(EXERCISE) This exercise calls for copying every line below that holds the word "header".

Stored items
........
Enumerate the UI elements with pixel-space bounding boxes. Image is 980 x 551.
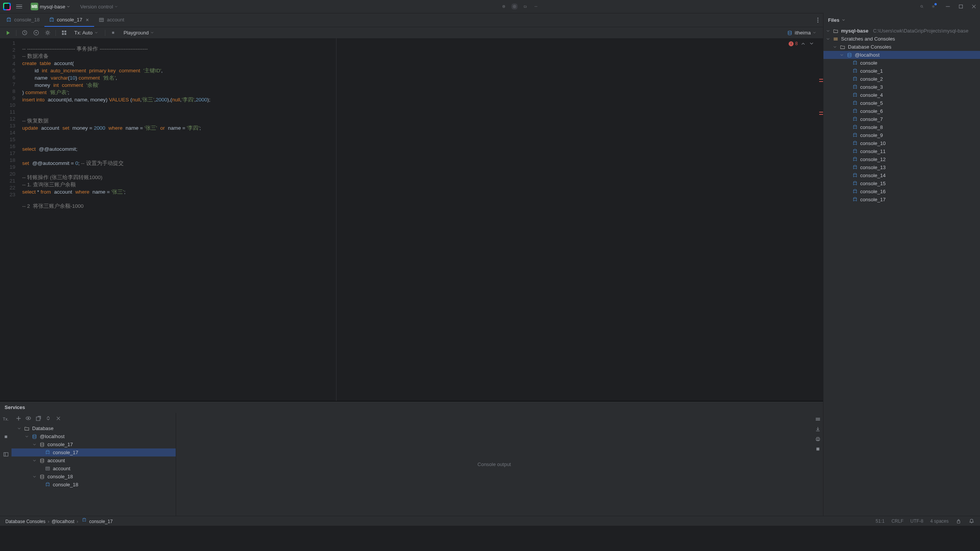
console-node[interactable]: console_4 bbox=[823, 91, 980, 99]
more-tools-icon[interactable] bbox=[533, 3, 539, 10]
code-editor[interactable]: 1234567891011121314151617181920212223 !8… bbox=[0, 38, 823, 401]
run-tool-icon[interactable] bbox=[511, 3, 518, 10]
editor-inspection-status[interactable]: !8 bbox=[789, 41, 815, 47]
tree-console_17[interactable]: console_17 bbox=[11, 440, 176, 448]
code-content[interactable]: -- ---------------------------- 事务操作 ---… bbox=[22, 44, 818, 211]
services-tree[interactable]: Database @localhost console_17 bbox=[11, 424, 176, 516]
new-tab-icon[interactable] bbox=[35, 415, 41, 421]
files-tree[interactable]: mysql-base C:\Users\cwk\DataGripProjects… bbox=[823, 27, 980, 516]
tree-account-item[interactable]: account bbox=[11, 465, 176, 473]
scroll-to-end-icon[interactable] bbox=[815, 426, 821, 432]
error-count-badge[interactable]: !8 bbox=[789, 41, 798, 46]
indent[interactable]: 4 spaces bbox=[930, 518, 949, 524]
line-ending[interactable]: CRLF bbox=[892, 518, 903, 524]
history-button[interactable] bbox=[20, 29, 29, 37]
console-node[interactable]: console_15 bbox=[823, 179, 980, 187]
console-node[interactable]: console_5 bbox=[823, 99, 980, 107]
settings-icon[interactable] bbox=[930, 3, 936, 10]
project-selector[interactable]: MB mysql-base bbox=[28, 1, 73, 12]
tree-host[interactable]: @localhost bbox=[11, 432, 176, 440]
console-node[interactable]: console_10 bbox=[823, 139, 980, 147]
sql-file-icon bbox=[44, 482, 51, 488]
console-node[interactable]: console_13 bbox=[823, 163, 980, 171]
sql-file-icon bbox=[852, 148, 858, 155]
tab-console_17[interactable]: console_17 × bbox=[44, 13, 95, 27]
console-node[interactable]: console_9 bbox=[823, 131, 980, 139]
mode-dropdown[interactable]: Playground bbox=[121, 29, 157, 37]
line-gutter: 1234567891011121314151617181920212223 bbox=[0, 38, 22, 401]
datasource-dropdown[interactable]: itheima bbox=[784, 29, 819, 37]
sql-file-icon bbox=[82, 518, 88, 524]
tab-account[interactable]: account bbox=[94, 13, 129, 27]
explain-button[interactable] bbox=[32, 29, 40, 37]
sql-file-icon bbox=[852, 100, 858, 106]
settings-button[interactable] bbox=[43, 29, 52, 37]
status-bar: Database Consoles›@localhost› console_17… bbox=[0, 516, 980, 526]
console-node[interactable]: console_14 bbox=[823, 171, 980, 179]
notifications-icon[interactable] bbox=[969, 518, 975, 524]
close-tab-icon[interactable]: × bbox=[85, 17, 90, 23]
side-panel-icon[interactable] bbox=[3, 451, 9, 457]
sql-file-icon bbox=[852, 68, 858, 74]
tree-console_17-item[interactable]: console_17 bbox=[11, 448, 176, 456]
sql-file-icon bbox=[852, 197, 858, 203]
error-stripe[interactable] bbox=[818, 38, 823, 401]
console-node[interactable]: console_2 bbox=[823, 75, 980, 83]
next-error-icon[interactable] bbox=[808, 41, 815, 47]
expand-icon[interactable] bbox=[45, 415, 51, 421]
open-tool-icon[interactable] bbox=[522, 3, 528, 10]
console-node[interactable]: console bbox=[823, 59, 980, 67]
sql-file-icon bbox=[49, 17, 54, 23]
add-icon[interactable] bbox=[15, 415, 21, 421]
console-node[interactable]: console_12 bbox=[823, 155, 980, 163]
project-root-node[interactable]: mysql-base C:\Users\cwk\DataGripProjects… bbox=[823, 27, 980, 35]
readonly-icon[interactable] bbox=[956, 518, 962, 524]
soft-wrap-icon[interactable] bbox=[815, 416, 821, 422]
window-close-icon[interactable] bbox=[971, 3, 977, 10]
database-consoles-node[interactable]: Database Consoles bbox=[823, 43, 980, 51]
run-button[interactable] bbox=[4, 29, 12, 37]
view-mode-button[interactable] bbox=[60, 29, 68, 37]
console-node[interactable]: console_11 bbox=[823, 147, 980, 155]
tree-database-root[interactable]: Database bbox=[11, 424, 176, 432]
stop-icon[interactable] bbox=[3, 434, 9, 440]
tree-console_18[interactable]: console_18 bbox=[11, 473, 176, 481]
print-icon[interactable] bbox=[815, 436, 821, 442]
chevron-down-icon bbox=[150, 31, 154, 34]
tree-console_18-item[interactable]: console_18 bbox=[11, 481, 176, 489]
services-header[interactable]: Services bbox=[0, 401, 823, 413]
tab-options-icon[interactable] bbox=[816, 16, 820, 24]
chevron-down-icon bbox=[813, 31, 816, 34]
console-node[interactable]: console_3 bbox=[823, 83, 980, 91]
tx-icon[interactable]: Tx. bbox=[3, 416, 9, 422]
clear-icon[interactable] bbox=[815, 446, 821, 452]
tab-console_18[interactable]: console_18 bbox=[2, 13, 44, 27]
view-icon[interactable] bbox=[25, 415, 31, 421]
console-node[interactable]: console_16 bbox=[823, 187, 980, 196]
localhost-node[interactable]: @localhost bbox=[823, 51, 980, 59]
database-tool-icon[interactable] bbox=[501, 3, 507, 10]
close-all-icon[interactable] bbox=[55, 415, 61, 421]
version-control-menu[interactable]: Version control bbox=[77, 2, 121, 11]
window-maximize-icon[interactable] bbox=[958, 3, 964, 10]
console-node[interactable]: console_1 bbox=[823, 67, 980, 75]
tab-label: account bbox=[107, 17, 124, 23]
prev-error-icon[interactable] bbox=[800, 41, 806, 47]
sql-file-icon bbox=[852, 76, 858, 82]
console-node[interactable]: console_7 bbox=[823, 115, 980, 123]
stop-button[interactable] bbox=[109, 29, 118, 37]
console-node[interactable]: console_6 bbox=[823, 107, 980, 115]
tree-account[interactable]: account bbox=[11, 456, 176, 465]
main-menu-button[interactable] bbox=[15, 3, 24, 10]
scratches-node[interactable]: Scratches and Consoles bbox=[823, 35, 980, 43]
encoding[interactable]: UTF-8 bbox=[910, 518, 923, 524]
caret-position[interactable]: 51:1 bbox=[875, 518, 884, 524]
console-node[interactable]: console_17 bbox=[823, 196, 980, 204]
files-panel-header[interactable]: Files bbox=[823, 13, 980, 27]
window-minimize-icon[interactable] bbox=[945, 3, 951, 10]
services-toolbar bbox=[11, 413, 176, 424]
search-icon[interactable] bbox=[919, 3, 925, 10]
breadcrumb[interactable]: Database Consoles›@localhost› console_17 bbox=[5, 518, 113, 524]
tx-mode-dropdown[interactable]: Tx: Auto bbox=[71, 29, 101, 37]
console-node[interactable]: console_8 bbox=[823, 123, 980, 131]
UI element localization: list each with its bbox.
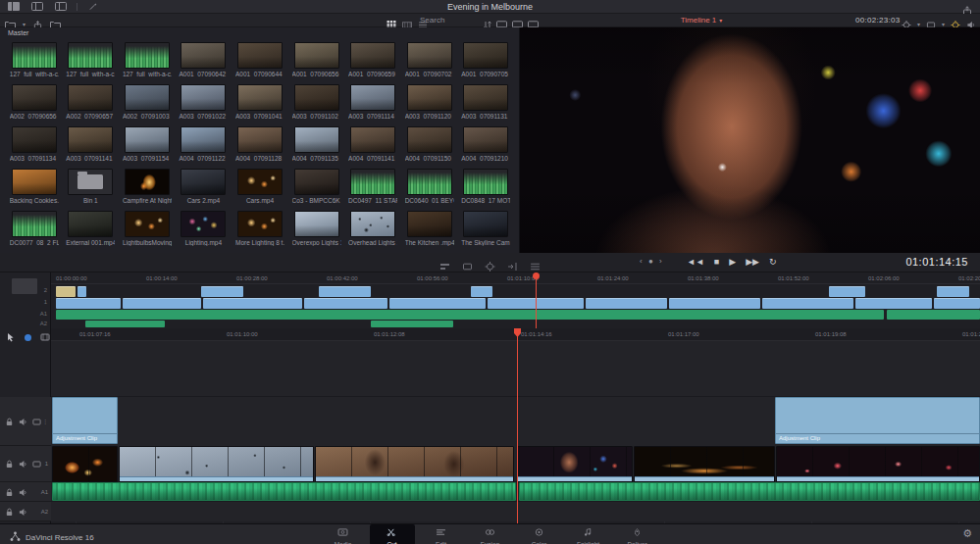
video-clip[interactable] [776,446,980,482]
video-clip[interactable] [119,446,314,482]
media-clip[interactable]: DC0497_11 STAR... [344,166,401,208]
overview-clip-a1[interactable] [56,310,884,320]
lock-icon[interactable] [5,483,14,501]
media-clip[interactable]: 127_full_with-a-c... [6,39,63,81]
frame-icon[interactable] [32,413,41,430]
media-clip[interactable]: A001_07090644_C... [232,39,288,81]
overview-clip-v1[interactable] [586,298,667,309]
media-clip[interactable]: A003_07091102_C... [288,81,345,124]
track-header-audio-1[interactable]: A1 [0,482,51,502]
video-clip[interactable] [52,446,118,482]
media-clip[interactable]: 127_full_with-a-c... [119,39,176,81]
overview-clip-v2[interactable] [201,286,243,297]
media-clip[interactable]: Lighting.mp4 [176,208,232,250]
overview-clip-v1[interactable] [855,298,932,309]
jog-control[interactable]: ‹ ● › [640,257,664,266]
overview-clip-v2[interactable] [937,286,969,297]
viewer-video[interactable] [520,27,980,253]
media-clip[interactable]: The Kitchen .mp4 [401,208,458,250]
track-a1-lane[interactable] [51,482,980,502]
track-v2-lane[interactable]: Adjustment ClipAdjustment Clip [51,397,980,453]
overview-clip-v1[interactable] [762,298,853,309]
search-input[interactable]: Search [420,16,444,25]
video-clip[interactable] [315,446,514,482]
media-clip[interactable]: A004_07091122_C... [176,124,232,166]
frame-icon[interactable] [32,455,41,472]
speaker-icon[interactable] [19,455,27,472]
adjustment-clip[interactable]: Adjustment Clip [52,397,118,444]
media-clip[interactable]: A003_07091041_C... [232,81,288,124]
adjustment-clip[interactable]: Adjustment Clip [775,397,980,444]
stop-button[interactable]: ■ [714,256,719,268]
go-to-start-button[interactable]: ◄◄ [687,256,704,268]
tab-fairlight[interactable]: Fairlight [566,524,611,544]
play-button[interactable]: ▶ [729,256,736,268]
pointer-tool-icon[interactable] [6,328,16,346]
media-clip[interactable]: A001_07090702_C... [401,39,458,81]
media-clip[interactable]: A003_07091114_C... [344,81,401,124]
overview-clip-a2[interactable] [85,321,165,327]
overview-clip-v2[interactable] [77,286,86,297]
media-bin[interactable]: Bin 1 [63,166,120,208]
lock-icon[interactable] [5,503,14,520]
timeline-detail[interactable]: 01:01:07:1601:01:10:0001:01:12:0801:01:1… [51,328,980,523]
media-clip[interactable]: A002_07090656_C... [6,81,63,124]
overview-clip-v2[interactable] [471,286,492,297]
video-clip[interactable] [517,446,633,482]
media-clip[interactable]: DC0640_01 BEYO... [401,166,458,208]
overview-clip-v1[interactable] [123,298,201,309]
overview-clip-v2[interactable] [56,286,76,297]
go-to-end-button[interactable]: ▶▶ [746,256,759,268]
audio-clip[interactable] [519,482,980,501]
media-clip[interactable]: A004_07091150_C... [401,124,458,166]
timeline-overview[interactable]: 01:00:00:0001:00:14:0001:00:28:0001:00:4… [51,272,980,328]
tab-edit[interactable]: Edit [419,524,464,544]
track-header-video-2[interactable]: ⋮ [0,397,51,446]
overview-clip-v2[interactable] [829,286,865,297]
tab-color[interactable]: Color [517,524,562,544]
media-clip[interactable]: Campfire At Night... [119,166,176,208]
breadcrumb[interactable]: Master [8,29,28,36]
media-clip[interactable]: Overhead Lights 1... [344,208,401,250]
lock-icon[interactable] [5,455,14,472]
settings-gear-icon[interactable]: ⚙ [962,527,972,540]
media-clip[interactable]: Cars.mp4 [232,166,288,208]
tab-fusion[interactable]: Fusion [468,524,513,544]
media-clip[interactable]: LightbulbsMoving... [119,208,176,250]
media-clip[interactable]: A001_07090659_C... [344,39,401,81]
media-clip[interactable]: DC0077_08_2 FLO... [6,208,63,250]
media-clip[interactable]: 127_full_with-a-c... [63,39,120,81]
track-v1-lane[interactable] [51,446,980,482]
timeline-selector[interactable]: Timeline 1▾ [647,16,755,25]
media-clip[interactable]: A003_07091134_C... [6,124,63,166]
overview-clip-a1[interactable] [887,310,980,320]
media-clip[interactable]: Overexpo Lights 1... [288,208,345,250]
overview-clip-v1[interactable] [669,298,760,309]
overview-ruler[interactable]: 01:00:00:0001:00:14:0001:00:28:0001:00:4… [51,272,980,284]
media-clip[interactable]: Backing Cookies... [6,166,63,208]
media-clip[interactable]: The Skyline Cam A... [457,208,514,250]
media-clip[interactable]: A001_07090705_C... [457,39,514,81]
tab-deliver[interactable]: Deliver [615,524,660,544]
camera-icon[interactable] [40,328,50,346]
media-clip[interactable]: A003_07091141_C... [63,124,120,166]
tab-media[interactable]: Media [321,524,366,544]
media-clip[interactable]: External 001.mp4 [63,208,120,250]
overview-clip-v1[interactable] [389,298,486,309]
media-clip[interactable]: A001_07090656_C... [288,39,345,81]
media-clip[interactable]: A002_07091003_C... [119,81,176,124]
media-clip[interactable]: Co3 - BMPCC6K_Ja... [288,166,345,208]
record-dot-icon[interactable] [25,334,31,341]
media-clip[interactable]: A003_07091131_C... [457,81,514,124]
video-clip[interactable] [634,446,775,482]
overview-playhead[interactable] [536,272,537,328]
media-clip[interactable]: More Lighting 8 t... [232,208,288,250]
overview-clip-a2[interactable] [371,321,453,327]
media-clip[interactable]: DC0848_17 MOT... [457,166,514,208]
media-clip[interactable]: A001_07090642_C... [176,39,232,81]
track-v3-lane[interactable] [51,341,980,397]
track-header-video-1[interactable]: 1 [0,446,51,482]
track-header-audio-2[interactable]: A2 [0,502,51,521]
overview-clip-v1[interactable] [934,298,980,309]
overview-clip-v2[interactable] [319,286,371,297]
........
(OUTPUT OF THE EXERCISE)
services-header[interactable]: Services bbox=[0, 401, 823, 413]
files-panel-header[interactable]: Files bbox=[823, 13, 980, 27]
track-header-audio-1[interactable]: A1 [0,482,51,502]
track-header-video-2[interactable]: ⋮ [0,397,51,446]
track-header-video-1[interactable]: 1 [0,446,51,482]
track-header-audio-2[interactable]: A2 [0,502,51,521]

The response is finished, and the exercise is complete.